1016 Industries — McLaren
As part of 1016 Industries ongoing quest to be first to integrate 3D printed technologies into scaled manufacturing processes, it has successfully completed its first phase of performance testing for its McLaren 720S with 3D printed parts.
Initially conceived as an exploration of how to craft an array of world class automotive parts more efficiently, the 1016 Industries 3D McLaren 720S prototype is an exercise in fully utilizing state-of-the-art 3D printing, in order to understand what is possible and improvable with 3-D technology..
Known for creating many of the most advanced carbon fiber designs in order to improve both aesthetic and performance dimensions of exotic automobiles, 1016 Industries is committed to showcasing the many applications of 3D printing technology.
After 1016 Industries validated all the design criteria using Computational Fluid Dynamics (CFD) for the McLaren prototype, the company put its 3D printed 720S prototype into the field for situational testing, which was conducted in Detroit.

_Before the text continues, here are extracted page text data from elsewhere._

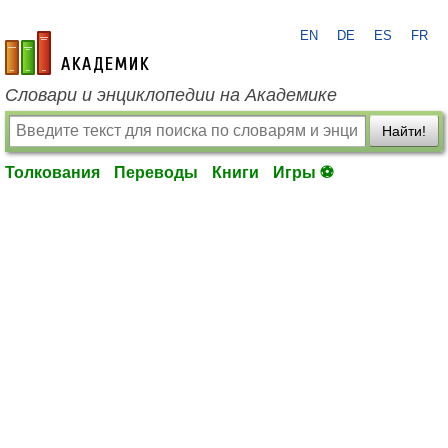
EN
DE
ES
FR
academic.ru
Словари и энциклопедии на Академике
Найти!
Толкования
Переводы
Книги
Игры ⚽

“On this initial test run, 1016 Industries put the car through several different high performance driving scenarios in general conditions, as well as rapid acceleration and deceleration to discover how much our 1016 Industries 3D printed parts could handle,” comments 1016 Industries CEO Peter Northrop.
He continues, “Our 3D printed McLaren 720S designs produced no serious fractures or cracking during field testing, as we took the car to 80 miles per hour. Everything performed incredibly well.
“In theory, 3D printing technology seemed to us like something that could be easily applied to automotive. 1016 Industries came out swinging and thought 3D printing technology was something that we could get right the first time, but reality is much more complex.
Incorporating 3D printing into our production processes has been a steep learning curve. But we were encouraged by how the 720S prototype performed. While the material hasn’t proven yet that it would be the right fit for a long-term prototype, our testing has proven that a car can use 3D printed technologies and be drivable. As to what extent, that is what 1016 Industries is working to find out now.”
The main goal from the recent drive test was to see just how durable 1016 Industries’ 3D printed 720S parts were. Even more importantly, 1016 Industries is researching the long-term viability of the company’s 3D printed parts, integrated into a high-performance exotic vehicle like the McLaren 720S. Data from the introductory test phase are encouraging.
1016 Industries is planning to debut its first full-body 3D printed kit at the beginning of 2021. The company plans to provide direct printed tooling molds for the McLaren 720S and other supercars as well, in the near future.